What prevents the compiler's optimization to reorder strongly exception-safe code?

Question

Given Jon Kalb's strongly exception-safe code to solve the Cargill Widget example, what prevents the compiler from re-organizing the operations and thus making the code not strongly exception-safe?

#include <algorithm> // std::swap

template< typename T1, typename T2 >
class Cargill_Widget
{
public:
    Cargill_Widget& operator=( Cargill_Widget const& r_other )
    {
        using std::swap;

        T1 temp_t1( r_other.m_t1 ); // may throw
        T2 temp_t2( r_other.m_t2 ); // may throw
        /* The strong exception-safety line */
        swap( m_t1, temp_t1 ); // no throw
        swap( m_t2, temp_t2 ); // no throw

        return *this;
    }

private:
    T1 m_t1;
    T2 m_t2;
};

Is it the "the compiler can't change the observable behaviour" rule?

Reference:

• Jon Kalb's "Exception-Safe Code" Presentation Slides: http://www.exceptionsafecode.com/slides/esc.pdf

Answer 1

You said it yourself: the compiler cannot do anything which might modify observable behavior.
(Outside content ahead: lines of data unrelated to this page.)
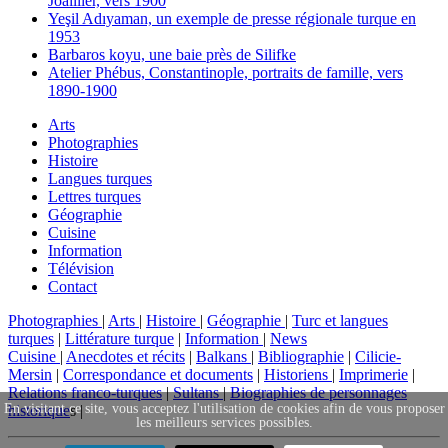
Joaillier, vers 1900
Yeşil Adıyaman, un exemple de presse régionale turque en
1953
Barbaros koyu, une baie près de Silifke
Atelier Phébus, Constantinople, portraits de famille, vers
1890-1900
Arts
Photographies
Histoire
Langues turques
Lettres turques
Géographie
Cuisine
Information
Télévision
Contact
Photographies
|
Arts
|
Histoire
|
Géographie
|
Turc et langues
turques
|
Littérature turque
|
Information
|
News
Cuisine
|
Anecdotes et récits
|
Balkans
|
Bibliographie
|
Cilicie-
Mersin
|
Correspondance et documents
|
Historiens
|
Imprimerie
|
Relations franco-turques
|
Sultans
|
Biographies de personnages
En visitant ce site, vous acceptez l'utilisation de cookies afin de vous proposer
historique
s |
les meilleurs services possibles.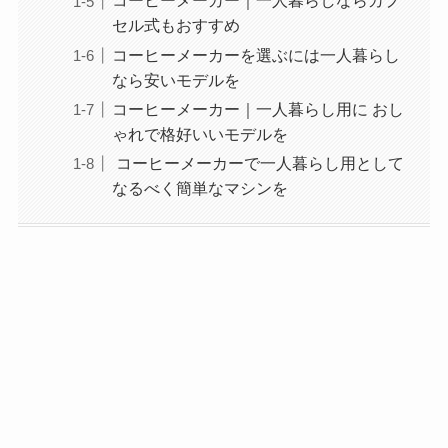
コーヒーメーカー｜一人暮らしならカプ
セル式もおすすめ
コーヒーメーカーを選ぶには一人暮らし
なら安いモデルを
コーヒーメーカー｜一人暮らし用に おし
ゃれで格好いいモデルを
コーヒーメーカーで一人暮らし用として
なるべく簡単なマシンを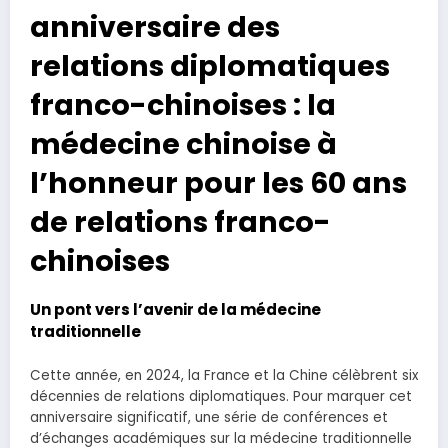
anniversaire des
relations diplomatiques
franco-chinoises : la
médecine chinoise à
l’honneur pour les 60 ans
de relations franco-
chinoises
Un pont vers l’avenir de la médecine
traditionnelle
Cette année, en 2024, la France et la Chine célèbrent six
décennies de relations diplomatiques. Pour marquer cet
anniversaire significatif, une série de conférences et
d’échanges académiques sur la médecine traditionnelle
And it is obliged to take possible exceptions into account. Potentially, the restrictions on reordering because of this could have a significant negative impact on optimization. Practically, there are two cases to consider: the compiler doesn't know what goes on in the functions being called, and so can't reorder accross them, or the compiler does have the ability to optimize accross translation units, in which case, it will usually be able to determine that the function won't throw (assuming it won't), and thus reorder exactly as if it ignored exceptions. Or not reorder, if throwing an exception might cause a change in the observable behavior if it did.

Answer 2

any optimization has to preserve the provable properties of the code. otherwise any code could be replaced with a program that did nothing and was maximally fast. effects of exceptions are part of provable properties.